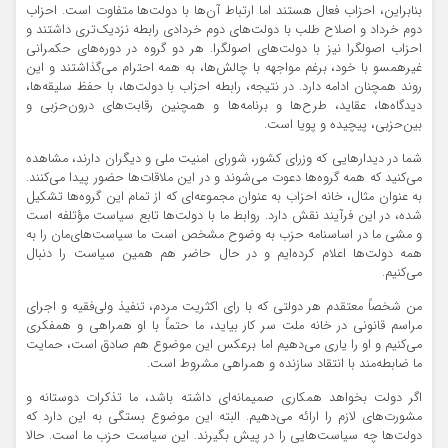
بنابراین، احزاب فعال هستند اما ارتباط آن‌ها با دولت‌ها متفاوت است. احزاب
دوم خرداد و اصلاح طلب با دولت‌های دوم خردادی رابطه نزدیک‌تری داشتند و
احزاب اصولگرا نیز با دولت‌های اصولگرا. هر دو گروه در دوره‌های حکمرانی
غیرهمسو با خود، برغم مواجهه با چالش‌ها، به همه احترام می‌گذاشتند و این
روند همچنان ادامه دارد. در نتیجه، رابطه احزاب با دولت‌ها، با حفظ سلیقه‌ها،
دیدگاه‌ها، عقاید، طرح‌ها و برنامه‌ها و همچنین رقابت‌های درون‌حزبی و
بین‌حزبی، پیچیده و پویا است.
شما در دیدارهایی که وزرای کشور، شورای امنیت ملی و دیگران دارند، مشاهده
می‌کنید که همه گروه‌ها دعوت می‌شوند و در این ملاقات‌ها حضور پیدا می‌کنند.
به عنوان مثال، خانه احزاب به عنوان مجموعه‌ای که از تمام این گروه‌ها تشکیل
شده، در این فرآیند نقش دارد. روابط ما با دولت‌ها تابع سیاست مؤتلفه است
و مشی ما در اساسنامه‌ حزب به وضوح مشخص است ما سیاست‌های‌مان را به
همه دولت‌ها اعلام کرده‌ایم و در حال حاضر هم همین سیاست را دنبال
می‌کنیم.
من شخصاً معتقدم هر دولتی که با رای اکثریت مردم، تنفیذ ولی‌فقیه و اجرای
مراسم قانونی در خانه ملت سر کار بیاید، ما حتماً با او همراهی و همفکری
می‌کنیم و او را یاری می‌دهیم اما برعکس این موضوع هم صادق است، حمایت
ما ضابطه‌مند با انتقاد سازنده و همراهی مشروط است.
اگر دولت بخواهد همکاری صمیمانه‌ای داشته باشد، ما تذکرات دوستانه و
مشورت‌های لازم را ارائه می‌دهیم. البته این موضوع بستگی به این دارد که
دولت‌ها چه سیاست‌هایی را در پیش بگیرند. این سیاست حزب ما است. حالا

▬▬▬

• _EXERCISE DESCRIPTION_: Retype, exactly and in full, the lines above from the one containing "می‌کنید که همه" through the one containing "مشورت‌های لازم را".

• _ANSWER FOR THIS EXERCISE_:
می‌کنید که همه گروه‌ها دعوت می‌شوند و در این ملاقات‌ها حضور پیدا می‌کنند.
به عنوان مثال، خانه احزاب به عنوان مجموعه‌ای که از تمام این گروه‌ها تشکیل
شده، در این فرآیند نقش دارد. روابط ما با دولت‌ها تابع سیاست مؤتلفه است
و مشی ما در اساسنامه‌ حزب به وضوح مشخص است ما سیاست‌های‌مان را به
همه دولت‌ها اعلام کرده‌ایم و در حال حاضر هم همین سیاست را دنبال
می‌کنیم.
من شخصاً معتقدم هر دولتی که با رای اکثریت مردم، تنفیذ ولی‌فقیه و اجرای
مراسم قانونی در خانه ملت سر کار بیاید، ما حتماً با او همراهی و همفکری
می‌کنیم و او را یاری می‌دهیم اما برعکس این موضوع هم صادق است، حمایت
ما ضابطه‌مند با انتقاد سازنده و همراهی مشروط است.
اگر دولت بخواهد همکاری صمیمانه‌ای داشته باشد، ما تذکرات دوستانه و
مشورت‌های لازم را ارائه می‌دهیم. البته این موضوع بستگی به این دارد که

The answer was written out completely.